EXTRACTED INFORMATION:
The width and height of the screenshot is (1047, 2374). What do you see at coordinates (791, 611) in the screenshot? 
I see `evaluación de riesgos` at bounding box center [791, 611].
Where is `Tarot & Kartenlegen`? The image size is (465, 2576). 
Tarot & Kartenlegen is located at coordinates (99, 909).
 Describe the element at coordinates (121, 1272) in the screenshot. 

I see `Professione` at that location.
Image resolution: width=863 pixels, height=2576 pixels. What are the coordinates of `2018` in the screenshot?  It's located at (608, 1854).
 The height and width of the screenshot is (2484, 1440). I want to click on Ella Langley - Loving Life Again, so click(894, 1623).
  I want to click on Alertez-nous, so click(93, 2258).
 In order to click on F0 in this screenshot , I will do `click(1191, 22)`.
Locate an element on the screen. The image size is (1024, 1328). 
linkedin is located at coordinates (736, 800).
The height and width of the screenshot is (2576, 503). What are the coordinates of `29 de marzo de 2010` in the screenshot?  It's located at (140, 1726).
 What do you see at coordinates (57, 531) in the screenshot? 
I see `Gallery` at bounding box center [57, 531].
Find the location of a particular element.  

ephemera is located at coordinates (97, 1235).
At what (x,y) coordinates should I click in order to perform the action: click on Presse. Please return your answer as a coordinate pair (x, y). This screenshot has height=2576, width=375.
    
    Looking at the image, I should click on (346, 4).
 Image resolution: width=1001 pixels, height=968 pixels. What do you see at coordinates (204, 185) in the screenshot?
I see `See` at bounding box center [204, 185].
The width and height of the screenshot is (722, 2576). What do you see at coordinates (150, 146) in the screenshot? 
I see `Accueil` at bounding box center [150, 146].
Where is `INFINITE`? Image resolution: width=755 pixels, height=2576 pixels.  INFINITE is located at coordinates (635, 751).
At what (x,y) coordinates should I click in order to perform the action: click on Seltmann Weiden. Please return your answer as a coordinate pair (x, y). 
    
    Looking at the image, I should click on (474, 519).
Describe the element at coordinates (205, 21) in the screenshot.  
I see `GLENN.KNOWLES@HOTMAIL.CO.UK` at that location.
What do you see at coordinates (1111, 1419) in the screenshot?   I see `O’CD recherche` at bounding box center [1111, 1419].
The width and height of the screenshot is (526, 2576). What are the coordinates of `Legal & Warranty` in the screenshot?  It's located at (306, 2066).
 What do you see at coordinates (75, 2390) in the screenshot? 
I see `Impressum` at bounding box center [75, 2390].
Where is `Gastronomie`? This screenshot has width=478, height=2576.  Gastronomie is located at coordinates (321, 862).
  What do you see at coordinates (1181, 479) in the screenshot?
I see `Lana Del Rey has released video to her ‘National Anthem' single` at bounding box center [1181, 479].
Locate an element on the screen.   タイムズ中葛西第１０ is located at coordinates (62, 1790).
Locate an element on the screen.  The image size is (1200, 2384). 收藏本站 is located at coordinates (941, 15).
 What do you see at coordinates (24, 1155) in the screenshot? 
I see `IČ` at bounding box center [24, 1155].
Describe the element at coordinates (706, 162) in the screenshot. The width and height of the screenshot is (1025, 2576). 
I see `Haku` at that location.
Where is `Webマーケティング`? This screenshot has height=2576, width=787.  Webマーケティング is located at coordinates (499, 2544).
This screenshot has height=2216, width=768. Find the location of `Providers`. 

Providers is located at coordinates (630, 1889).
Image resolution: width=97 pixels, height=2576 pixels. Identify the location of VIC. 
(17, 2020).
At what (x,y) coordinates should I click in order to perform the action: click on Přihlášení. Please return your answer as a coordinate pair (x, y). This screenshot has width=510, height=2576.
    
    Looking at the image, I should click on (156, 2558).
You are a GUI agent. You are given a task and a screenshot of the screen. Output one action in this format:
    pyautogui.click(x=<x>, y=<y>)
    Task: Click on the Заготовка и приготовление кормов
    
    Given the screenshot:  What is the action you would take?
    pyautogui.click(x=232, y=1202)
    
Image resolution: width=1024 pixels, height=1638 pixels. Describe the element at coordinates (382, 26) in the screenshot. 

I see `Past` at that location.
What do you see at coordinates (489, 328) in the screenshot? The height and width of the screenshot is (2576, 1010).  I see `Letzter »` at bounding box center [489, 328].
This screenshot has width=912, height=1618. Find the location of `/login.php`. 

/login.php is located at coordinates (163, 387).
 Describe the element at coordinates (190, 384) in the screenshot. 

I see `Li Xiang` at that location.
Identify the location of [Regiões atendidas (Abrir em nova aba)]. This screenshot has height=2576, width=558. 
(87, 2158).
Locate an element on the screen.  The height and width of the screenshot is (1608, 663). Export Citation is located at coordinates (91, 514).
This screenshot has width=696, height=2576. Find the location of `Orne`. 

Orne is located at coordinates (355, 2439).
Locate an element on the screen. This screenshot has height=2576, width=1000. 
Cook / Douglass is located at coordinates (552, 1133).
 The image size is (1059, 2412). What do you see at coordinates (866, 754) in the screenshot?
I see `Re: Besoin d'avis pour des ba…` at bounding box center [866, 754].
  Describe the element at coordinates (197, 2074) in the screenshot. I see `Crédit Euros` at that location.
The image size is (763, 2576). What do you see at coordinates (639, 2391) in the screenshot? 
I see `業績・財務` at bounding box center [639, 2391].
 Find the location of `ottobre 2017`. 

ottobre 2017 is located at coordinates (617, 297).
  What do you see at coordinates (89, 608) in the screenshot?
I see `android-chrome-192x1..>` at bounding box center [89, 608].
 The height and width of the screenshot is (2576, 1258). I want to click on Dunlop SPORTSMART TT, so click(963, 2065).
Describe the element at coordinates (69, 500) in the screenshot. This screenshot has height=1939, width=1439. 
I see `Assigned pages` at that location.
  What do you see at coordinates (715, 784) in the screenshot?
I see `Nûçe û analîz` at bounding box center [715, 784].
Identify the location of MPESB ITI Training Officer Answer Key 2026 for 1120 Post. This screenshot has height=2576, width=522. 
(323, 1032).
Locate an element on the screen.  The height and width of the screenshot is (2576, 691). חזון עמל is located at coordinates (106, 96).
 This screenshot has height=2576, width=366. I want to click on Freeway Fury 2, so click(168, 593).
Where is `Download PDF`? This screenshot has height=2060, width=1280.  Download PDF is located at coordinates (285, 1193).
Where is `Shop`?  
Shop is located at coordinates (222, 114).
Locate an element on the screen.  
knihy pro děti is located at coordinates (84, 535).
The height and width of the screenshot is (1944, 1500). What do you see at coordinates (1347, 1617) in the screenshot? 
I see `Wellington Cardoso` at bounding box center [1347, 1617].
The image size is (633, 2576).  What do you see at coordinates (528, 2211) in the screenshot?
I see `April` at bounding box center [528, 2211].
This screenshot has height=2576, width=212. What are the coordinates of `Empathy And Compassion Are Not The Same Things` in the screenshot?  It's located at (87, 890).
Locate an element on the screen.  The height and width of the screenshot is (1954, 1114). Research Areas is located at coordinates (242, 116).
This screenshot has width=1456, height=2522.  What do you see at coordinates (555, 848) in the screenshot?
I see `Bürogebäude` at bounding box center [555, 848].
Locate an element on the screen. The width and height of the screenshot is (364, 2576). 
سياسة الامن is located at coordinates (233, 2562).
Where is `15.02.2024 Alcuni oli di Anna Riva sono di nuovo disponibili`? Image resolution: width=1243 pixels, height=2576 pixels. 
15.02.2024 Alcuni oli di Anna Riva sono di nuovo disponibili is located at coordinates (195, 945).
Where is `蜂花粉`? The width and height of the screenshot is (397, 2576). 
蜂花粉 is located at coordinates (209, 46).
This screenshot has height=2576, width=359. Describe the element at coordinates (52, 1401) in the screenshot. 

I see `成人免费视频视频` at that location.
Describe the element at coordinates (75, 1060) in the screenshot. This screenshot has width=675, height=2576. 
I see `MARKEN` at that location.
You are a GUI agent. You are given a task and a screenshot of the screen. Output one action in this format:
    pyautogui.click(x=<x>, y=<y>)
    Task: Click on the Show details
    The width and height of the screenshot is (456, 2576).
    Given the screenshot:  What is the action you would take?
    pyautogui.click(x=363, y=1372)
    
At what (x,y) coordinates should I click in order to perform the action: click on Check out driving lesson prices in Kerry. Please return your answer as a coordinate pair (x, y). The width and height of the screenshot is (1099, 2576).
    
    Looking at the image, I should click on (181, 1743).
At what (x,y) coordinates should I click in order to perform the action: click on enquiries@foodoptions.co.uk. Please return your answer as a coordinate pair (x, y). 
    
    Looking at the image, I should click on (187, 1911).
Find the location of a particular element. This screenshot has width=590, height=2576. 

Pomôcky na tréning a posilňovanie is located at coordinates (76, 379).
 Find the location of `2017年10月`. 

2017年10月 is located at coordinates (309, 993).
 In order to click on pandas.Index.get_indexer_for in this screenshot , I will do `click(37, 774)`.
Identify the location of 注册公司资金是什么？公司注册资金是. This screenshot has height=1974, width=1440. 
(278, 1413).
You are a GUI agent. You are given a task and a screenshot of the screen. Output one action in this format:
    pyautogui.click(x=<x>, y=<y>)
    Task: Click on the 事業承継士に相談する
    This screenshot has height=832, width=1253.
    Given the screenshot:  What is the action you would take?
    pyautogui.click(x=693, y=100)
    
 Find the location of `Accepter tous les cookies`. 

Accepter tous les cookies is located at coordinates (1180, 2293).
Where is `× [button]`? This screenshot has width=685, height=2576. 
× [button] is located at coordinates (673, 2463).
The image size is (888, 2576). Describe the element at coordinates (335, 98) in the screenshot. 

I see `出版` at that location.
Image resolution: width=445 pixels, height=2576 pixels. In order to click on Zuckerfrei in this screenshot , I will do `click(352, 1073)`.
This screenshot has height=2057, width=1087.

TASK ITEM: Your reply should consist of one number: how many lines in the entries contain the string "will".

WRITTEN SOLUTION: 3